0

There are lots of great solutions to flattening a Python dictionary, but most recursive methods seem to automatically add a 'parent key' to key when the value is a dictionary (regardless of whether the nested key is-so far- unique) - like in this solution. This is the flattening function that automatically adds the parent key to the key when nested.

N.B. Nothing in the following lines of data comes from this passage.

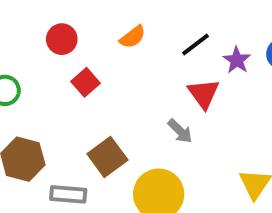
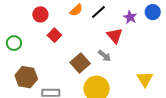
black line: (196, 45) -> (98, 12), moved
brown square: (107, 157) -> (80, 63), moved

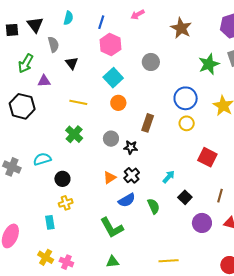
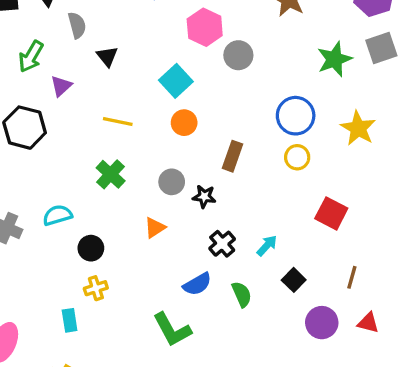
pink hexagon: (110, 45) -> (205, 27), moved
purple triangle: (44, 81) -> (61, 86), turned -40
black cross: (132, 175) -> (222, 244), moved
orange triangle: (110, 178) -> (155, 228), moved

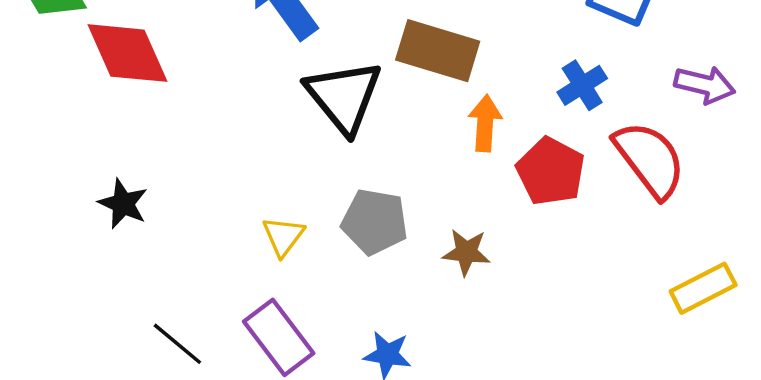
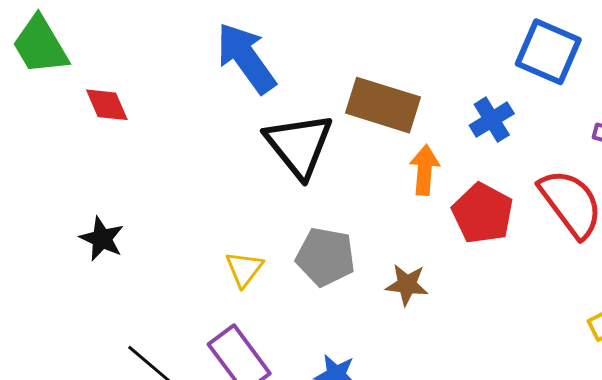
red diamond: (127, 53) -> (107, 105), size x0.6
blue cross: (582, 85) -> (492, 120), moved

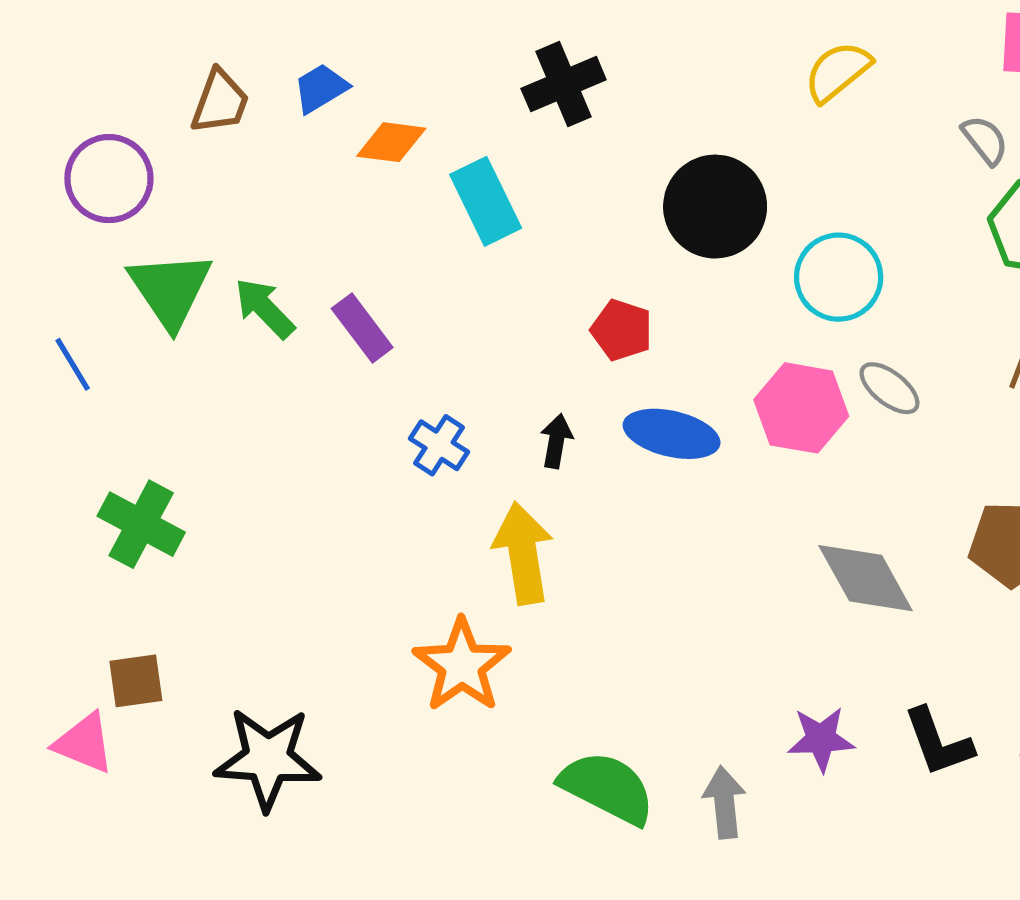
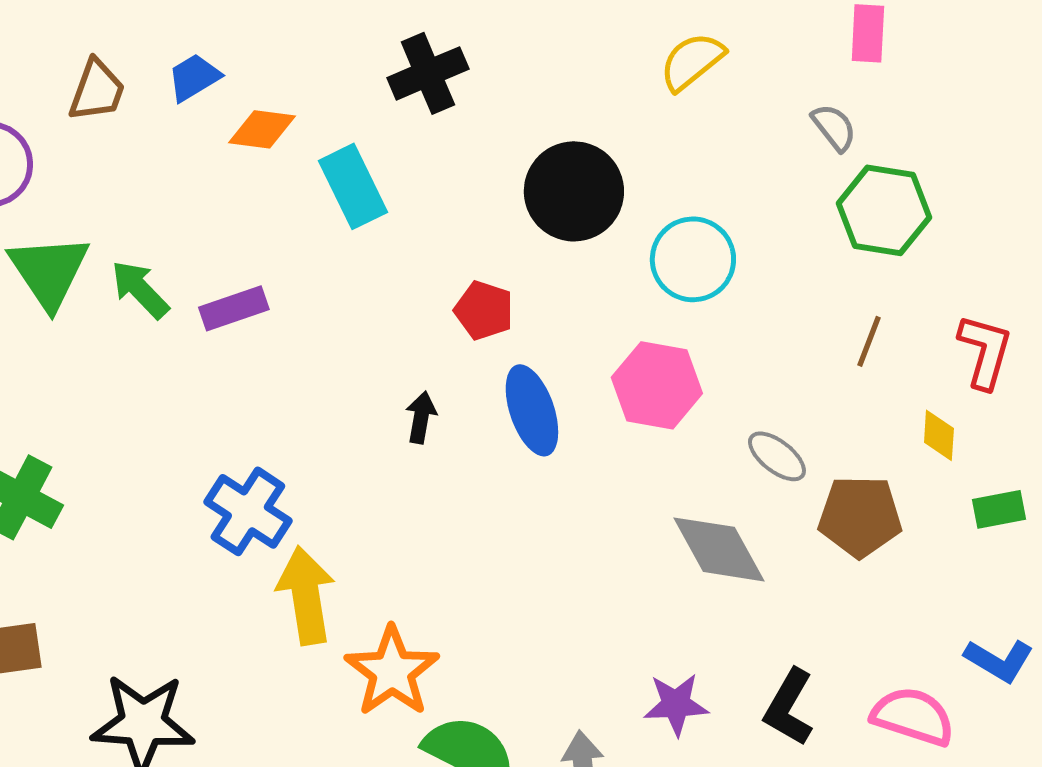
purple rectangle: (362, 328) -> (234, 308), turned -72
gray ellipse: (889, 388) -> (777, 456), moved
blue ellipse: (672, 434) -> (532, 410), turned 58
blue cross: (439, 445) -> (248, 511), moved, size x1.5
yellow arrow: (523, 553) -> (306, 595), moved
orange star: (462, 665) -> (392, 671), moved
black L-shape: (938, 742) -> (789, 707), turned 50

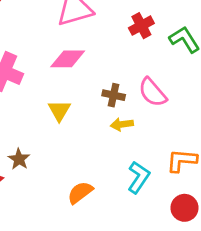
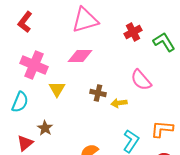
brown cross: (114, 95) -> (98, 93), moved
yellow triangle: (59, 110) -> (57, 89), moved

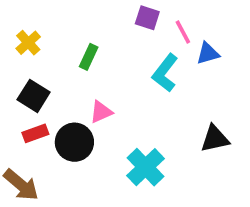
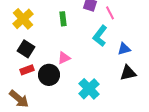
yellow cross: (28, 43) -> (23, 19), size x1.5
blue triangle: (208, 53) -> (124, 49), moved
green rectangle: (89, 57) -> (63, 19), moved, turned -32

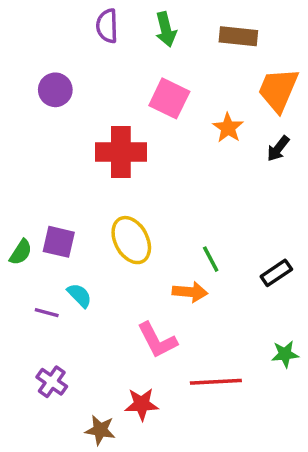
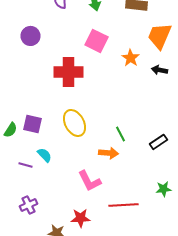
black arrow: (278, 149) -> (160, 70), turned 63
purple cross: (52, 382) -> (28, 205), turned 30

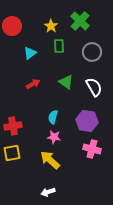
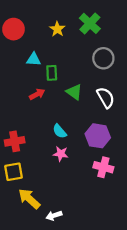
green rectangle: (59, 46) -> (52, 73), moved
cyan triangle: (30, 53) -> (34, 59), turned 40
cyan semicircle: (53, 117) -> (60, 131), turned -56
yellow arrow: (50, 160) -> (29, 199), moved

def flatten_dict(item, parent_key='', sep='_'):
    final = []
    for key, val in item.items():
        new_key = parent_key + sep + key if parent_key else key        
        if isinstance(val, dict):
            final.extend(flatten_dict(val, parent_key=new_key).items())
        else:        
            final.append((new_key, val))
    return dict(final)

I have tried to pass a set of 'used keys' through to flatten_dict and still get parent key added to key (I imagine that they are being passed through multiple times in the recursion and being marked as used). Is there a way using recursion to only add parent_key to key if key is not unique?

For example:

flatten_dict({'a':1, 'b': {'a': 1, 'c': 1}}) 

returns:

{'a': 1, 'b_a':1, 'b_c': 1}

But ideally I'd like:

{'a': 1, 'b_a': 1, 'c': 1} # because 'c' is unique 

Thanks for any help!

slevin886
  • 261
  • 2
  • 10

1 Answers1

2

I recommend using an "accumulator" dict as input parameter instead of a list. This enables efficient lookup whether the key already exists.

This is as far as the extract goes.